A junction with our Russian allies, who appeared to be advancing from the direction of Persia, caused Maude to stretch out a hand, so to speak, in that direction: that is, up the River Dialah. Another matter that required arranging was that the Tigris is protected from overflowing by means of banks (or “bunds,” as they are called), and if the enemy cut these up stream of the city disastrous floods would result. Another river, the Shatt el Adhaim, flows into the Tigris above Baghdad and runs roughly parallel to the Dialah, which enters the Tigris below the city, and on this river the enemy made attempts at a stand. Altogether during March there was fighting on these rivers and some gallant work was done, notably by the Manchesters on the 25th. Taking it all round, however, further opposition on the enemy’s part was but feeble. The most notable event of this period was perhaps the occupation of Feluja on the Euphrates river on the 19th March, giving the English, as it did, the control of both the great rivers of Mesopotamia. The Buffs spent most of the latter end of March in camp at Hinaidi, just south of Baghdad, and in the careful preparation and excavations for a permanent camp to be occupied during the rapidly approaching hot season.

VICINITY OF KUT

CHAPTER IX
PALESTINE

I. Formation of 10th Battalion

At the commencement of the year 1917 another battalion was added to the Buffs and from that time onward took a very interesting and important part in the fighting done by the regiment. The first deeds of arms accomplished by this, the 10th Battalion, were in Egypt and Palestine, and it may be as well to state baldly what had been happening in this region from the commencement of the war till the end of the year 1916 and to explain then how the 10th Buffs suddenly came into existence, as they did, on Egyptian soil on the 1st February, 1917.

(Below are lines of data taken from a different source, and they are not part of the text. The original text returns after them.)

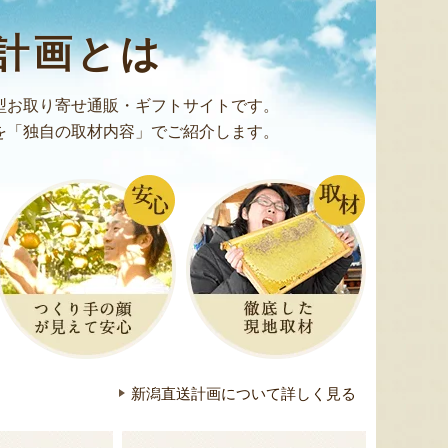
ガンジーアイスクリーム
新潟産 黒埼茶豆（小平方地区）
おはぎ
計画とは
『加勢牧場』
『野崎農園』
型お取り寄せ通販・ギフトサイトです。
を「独自の取材内容」でご紹介します。
新潟直送計画について詳しく見る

As early as November, 1914, the Turk, who claimed to be the suzerain of the Land of Egypt and had always been jealous of the practical governorship exercised by the English, had advanced in considerable force on the Suez Canal; and perhaps it was only the arrival in the country, soon afterwards, of strong Australian and New Zealand contingents which had enabled the somewhat meagre garrison to hold its own. Even as it was the enemy had made a determined attempt to cross the Canal in February, 1915, and only retired from its neighbourhood in the following April.

Sir Archibald Murray was appointed to the supreme command in December, 1915, and Sollum, on the sea coast, something over two hundred miles west of Alexandria, was occupied in March, 1916, because of a troublesome tribe in those parts called the Senussi, who had been egged on by our enemies to make themselves a nuisance and who had to be dealt with. In August, 1916, the Turks had attacked at Romani, near the sea and a few miles east of the Suez Canal, but they had been badly beaten, and in September had withdrawn further along the coast to El Arish. On the 21st December the British occupied El Arish and two days later Magdhabar. They also carried the Turkish position at Rafa, near the coast and on the frontier of Egypt and Palestine, on the 9th January, 1917. To follow up these successes and advance on Gaza was now Sir Archibald Murray’s plan of campaign, and the army under his command was carefully prepared and reorganized for the adventure.

There was at this time in Egypt a considerable quantity of dismounted Yeomanry, dismounted simply because of the paucity of horses, and it was determined to form of them the 74th Infantry Division, consisting of the usual number of infantry brigades and infantry battalions, and working entirely on infantry lines, excepting for certain slight matters such as the use of trumpets instead of bugles and the like.